Prunetto: castello, affreschi e paesaggi dell’Alta Langa nella Bormida Gotica
Castello di Prunetto
Foto: Veselin Marinov
Prunetto è un piccolo borgo dell’Alta Langa, situato a circa 720 metri di altitudine, in una posizione dominante che ha favorito fin dal Medioevo il controllo del territorio circostante. Il centro storico, compatto e costruito in pietra, conserva ancora oggi un impianto urbano di origine medievale, legato alla funzione difensiva e amministrativa del borgo. Fin dall’inizio del XIII secolo Prunetto fu feudo dei Marchesi del Carretto, protagonisti della storia politica della valle della Bormida.
Nel percorso della Bormida Gotica, Prunetto riveste un ruolo di particolare rilievo grazie alla presenza del castello e del Santuario della Madonna del Carmine, edificati in stretta relazione tra loro a partire dal Trecento. Il castello, costruito tra XII e XIII secolo, domina ancora il paesaggio e rappresenta il fulcro del sistema feudale locale. La chiesa, originariamente dedicata a San Lorenzo, conserva invece uno dei cicli pittorici più articolati dell’Alta Langa.
Santuario della Madonna del Carmine
Foto: Veselin Marinov
Nel corso dei secoli l’edificio ha subito diversi rimaneggiamenti, ma mantiene tracce significative della sua prima fase costruttiva, come i capitelli scolpiti della navata centrale.
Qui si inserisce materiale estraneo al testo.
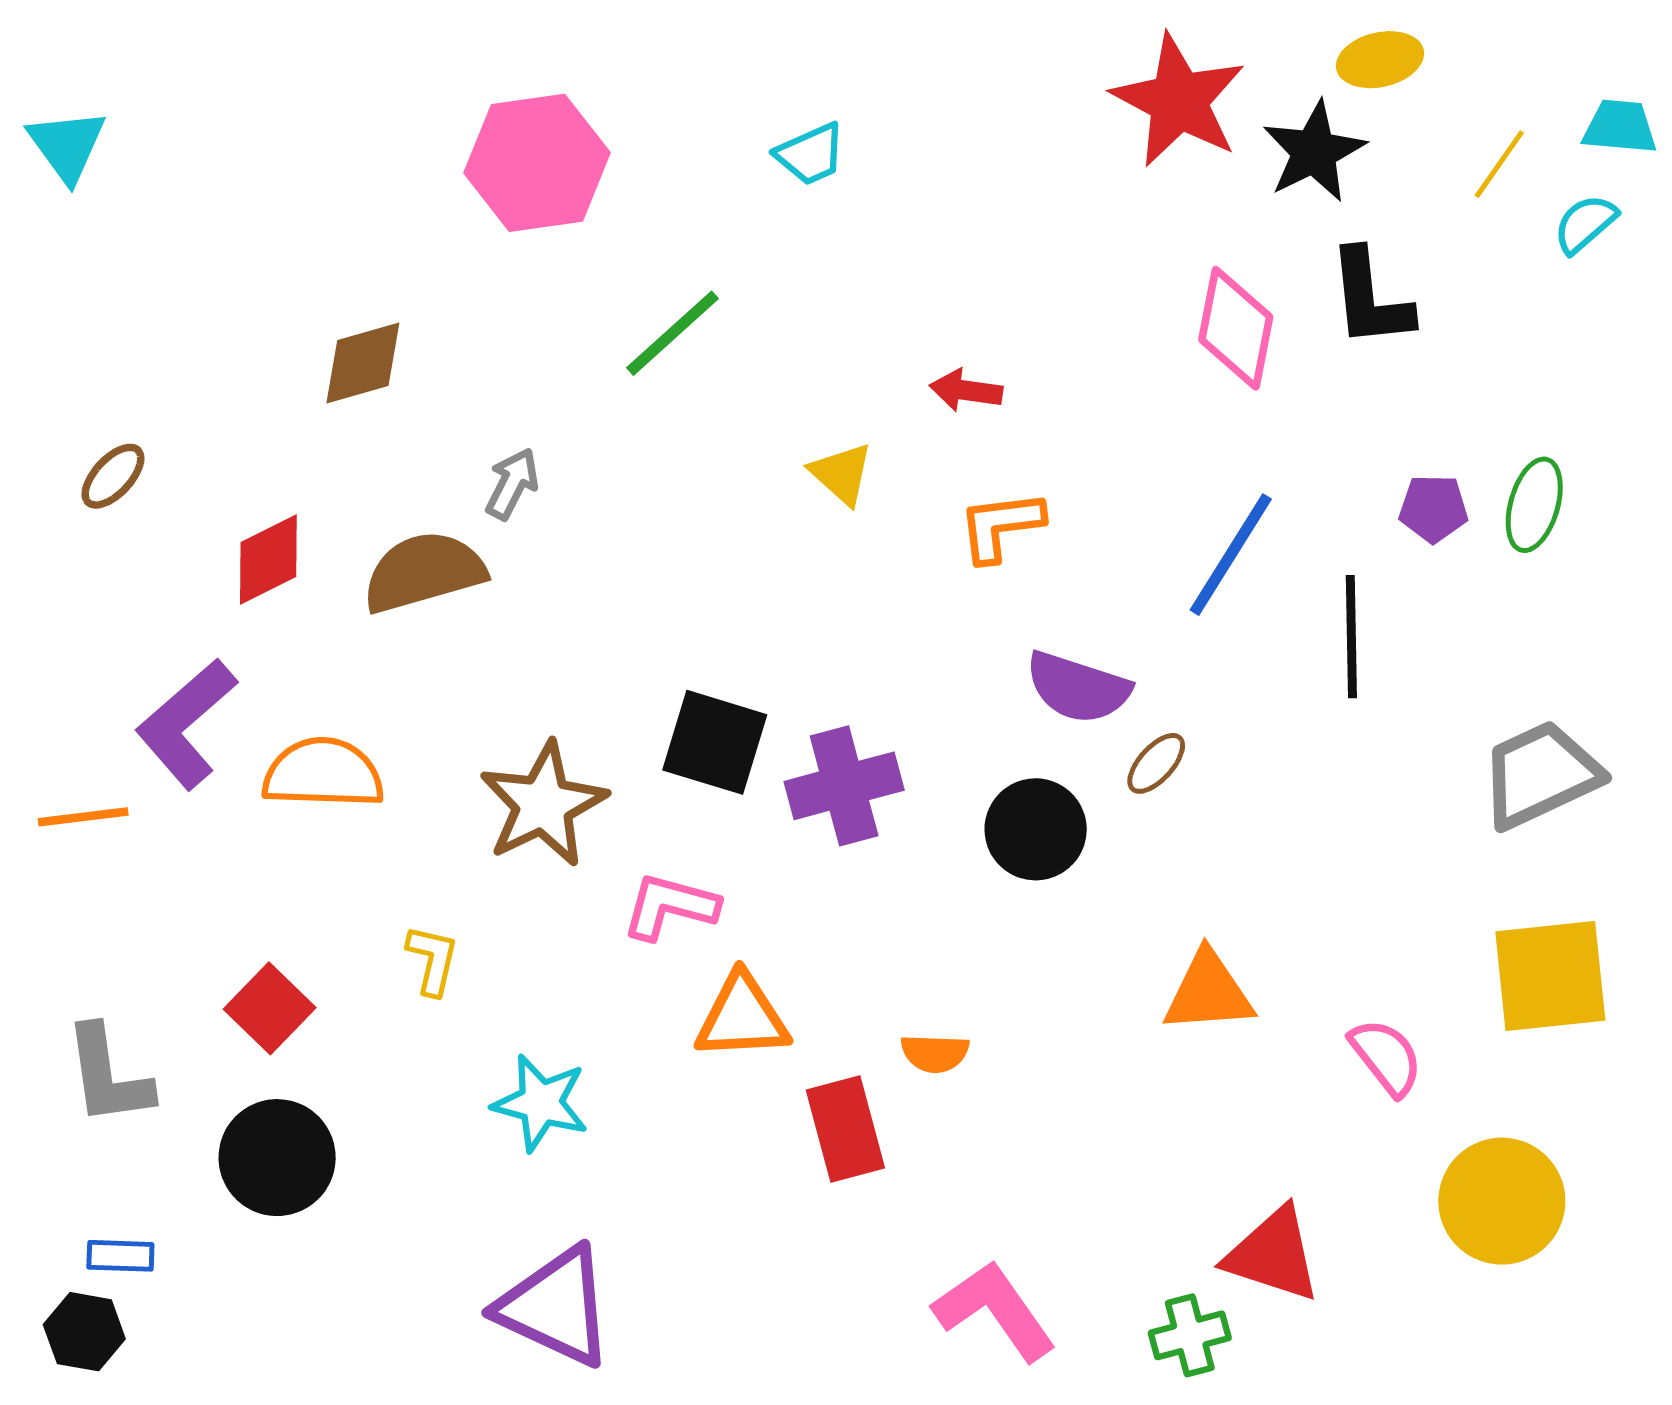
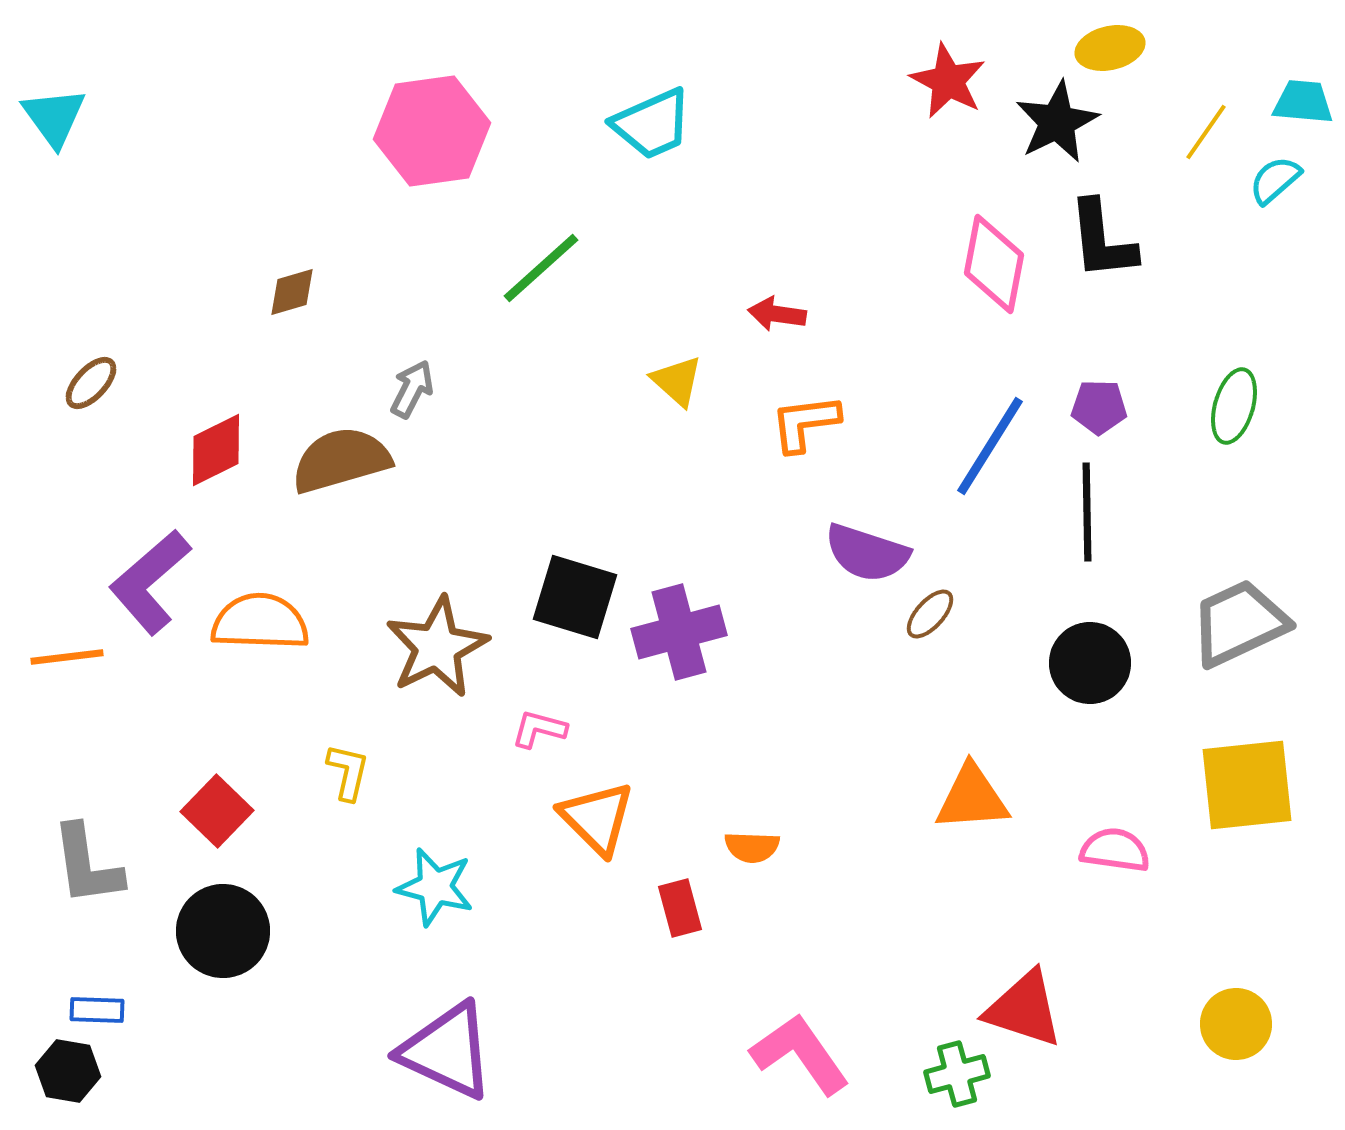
red star: (1179, 101) -> (948, 81), size x0.7
cyan trapezoid: (811, 154) -> (652, 124), size x1.4
brown diamond: (363, 363) -> (292, 292), size x0.7
purple pentagon: (1433, 509) -> (1099, 407), moved
black circle: (1036, 829) -> (1090, 663), moved
pink L-shape: (670, 906) -> (539, 729), size x0.7
orange triangle: (742, 1017) -> (597, 818), turned 48
pink semicircle: (1386, 1057) -> (1115, 850), turned -44
red rectangle: (845, 1129) -> (680, 908), size x0.7
yellow circle: (1502, 1201) -> (1236, 1024), moved, size x0.7

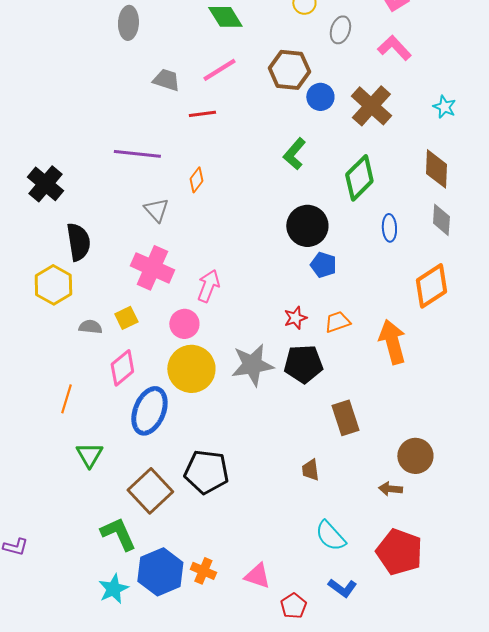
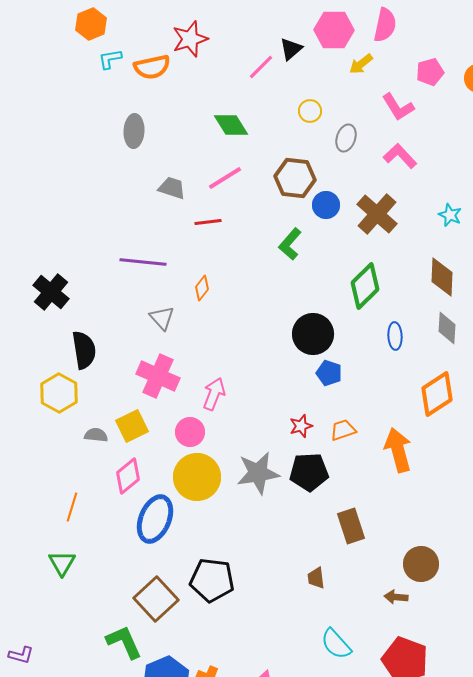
green L-shape: (294, 154) -> (290, 244), moved
yellow square: (126, 318) -> (132, 426), size x1.4
green triangle: (89, 455) -> (62, 563), moved

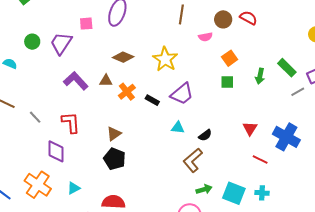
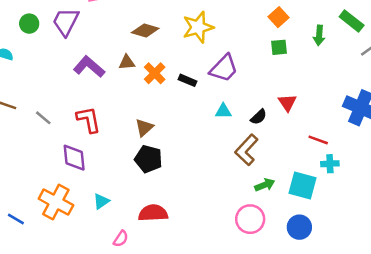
yellow star: (165, 59) -> (198, 27), turned 30
red triangle: (250, 128) -> (287, 103), moved
red line: (260, 160) -> (318, 140), moved
cyan cross: (262, 193) -> (330, 164), moved

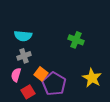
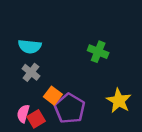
gray cross: (24, 56) -> (31, 72), turned -32
pink semicircle: (16, 75) -> (23, 114), moved

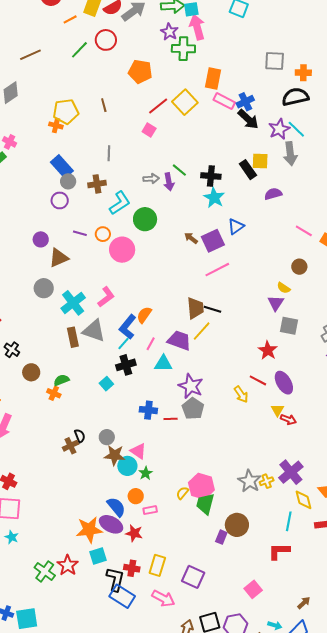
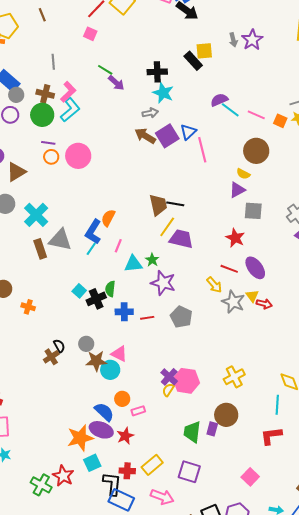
purple star: (279, 129) -> (252, 40), moved
cyan line: (296, 129) -> (230, 110), moved
gray arrow: (290, 154) -> (233, 40), size x0.6
green line: (179, 170) -> (105, 70), moved
gray arrow: (151, 179) -> (150, 113), moved
purple arrow: (169, 182) -> (116, 83), turned -30
brown cross: (97, 184) -> (45, 94), turned 30
purple semicircle: (273, 194) -> (219, 100), moved
green circle: (145, 219) -> (42, 115), moved
blue triangle: (236, 226) -> (188, 132), moved
purple line: (80, 233) -> (48, 143), moved
orange circle: (103, 234) -> (51, 157), moved
brown arrow: (191, 238) -> (145, 136), size x1.5
brown circle: (299, 267) -> (256, 151), size x1.6
pink line: (217, 270) -> (202, 150), moved, turned -70
pink L-shape: (106, 297) -> (68, 92), moved
purple triangle: (276, 303) -> (237, 190), turned 36
purple trapezoid: (179, 340) -> (181, 239), moved
black cross: (126, 365) -> (96, 299), moved
green semicircle: (61, 380) -> (110, 289), moved, turned -56
gray pentagon: (193, 409) -> (181, 317), moved
purple cross: (291, 472) -> (169, 377), moved, size x0.7
green star: (146, 473) -> (152, 260), moved
gray star: (249, 481) -> (233, 302), moved
yellow cross: (267, 481) -> (234, 377), moved, size x1.5
green trapezoid: (205, 504) -> (192, 432), moved
red star: (134, 533) -> (125, 436), turned -30
yellow rectangle: (157, 565) -> (152, 465), turned 40

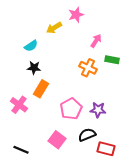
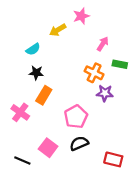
purple star: (98, 110) -> (105, 93), moved
black semicircle: (87, 135) -> (79, 143), moved
pink square: (57, 140) -> (48, 148), moved

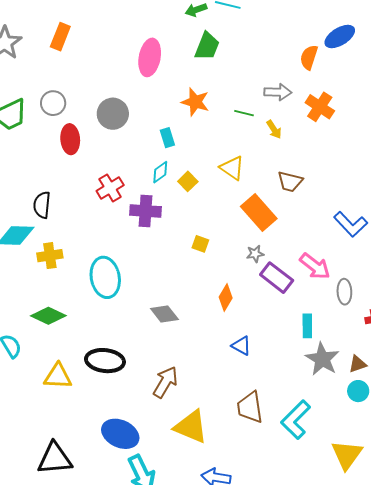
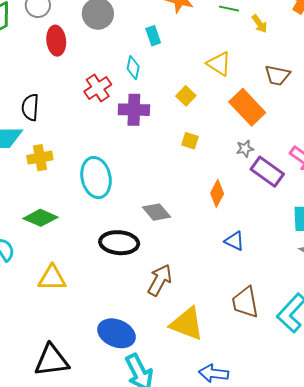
cyan diamond: (160, 172) -> (133, 68), moved, turned -40
yellow square: (188, 181) -> (186, 96), moved
black ellipse: (105, 361) -> (119, 243), moved

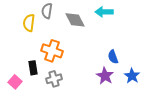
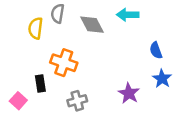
blue semicircle: (113, 57) -> (156, 50), moved
blue star: (132, 76) -> (162, 79), moved
gray cross: (54, 79) -> (77, 101), moved

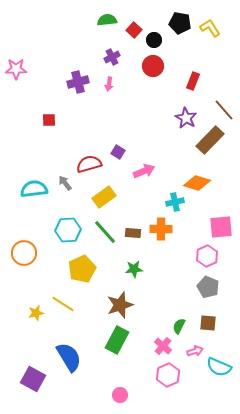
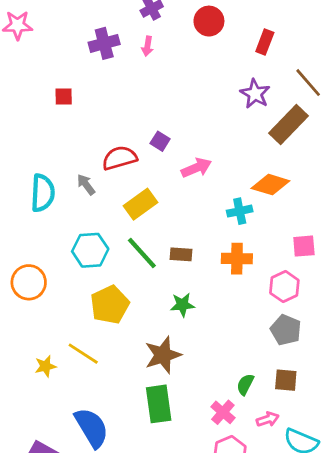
cyan semicircle: (34, 189) -> (43, 193), turned 100
pink square: (221, 227) -> (304, 246), size x0.7
orange cross: (161, 229) -> (237, 259), moved
green rectangle: (117, 340) -> (159, 404), turned -36

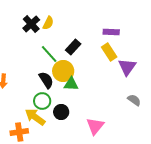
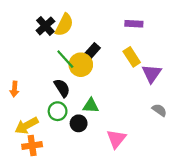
yellow semicircle: (48, 23) -> (64, 25), size x1.5
purple rectangle: (111, 32) -> (134, 24), moved
yellow circle: (63, 71) -> (81, 65), moved
green triangle: (71, 84) -> (91, 106), moved
yellow arrow: (35, 117) -> (27, 126), moved, turned -65

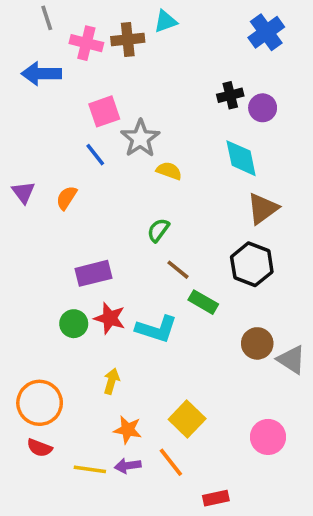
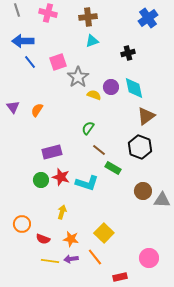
gray line: (47, 18) -> (17, 10), moved
cyan triangle: (165, 21) -> (92, 41), moved
brown cross: (128, 39) -> (88, 17), moved
pink cross: (86, 43) -> (48, 13), moved
purple circle: (263, 108) -> (111, 87), moved
blue line: (95, 155) -> (30, 62), moved
gray triangle: (291, 360) -> (162, 200), turned -30
orange circle: (40, 403) -> (22, 224), size x0.7
pink circle: (268, 437) -> (149, 258), moved
red semicircle: (40, 448) -> (43, 239), moved

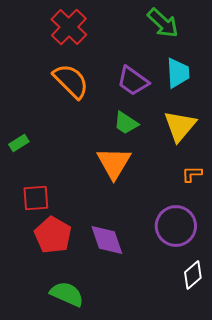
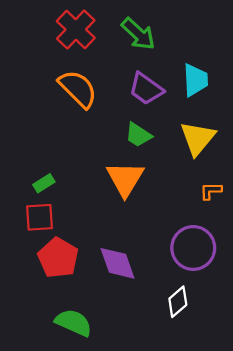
green arrow: (163, 23) -> (138, 34), moved
green rectangle: (19, 143) -> (44, 183), moved
white diamond: (193, 275) -> (178, 302), moved

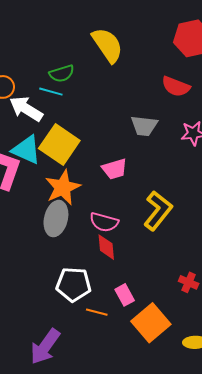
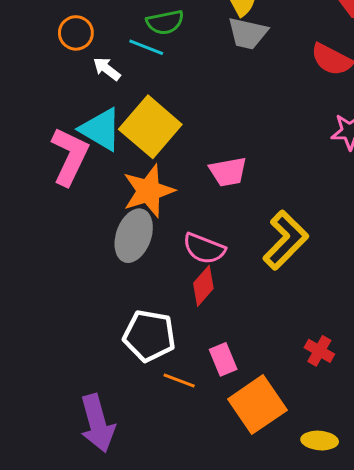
white arrow: (26, 109) -> (107, 69), size x0.6
gray trapezoid: (144, 126) -> (248, 33), moved
red diamond: (106, 247) -> (203, 286), turned 40
purple arrow: (45, 347) -> (97, 423), turned -57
A partire dalla fine del Quattrocento, il Santuario divenne un grande cantiere pittorico, nel quale più artisti decorarono pareti, volte e sottarchi con immagini sacre di forte valore devozionale. Il programma iconografico comprende Cristo Pantocratore, la Vergine, i Quattro Evangelisti e una ricca sequenza di santi molto venerati in ambito rurale, tra cui Antonio Abate, Rocco, Sebastiano, Secondo e Agata.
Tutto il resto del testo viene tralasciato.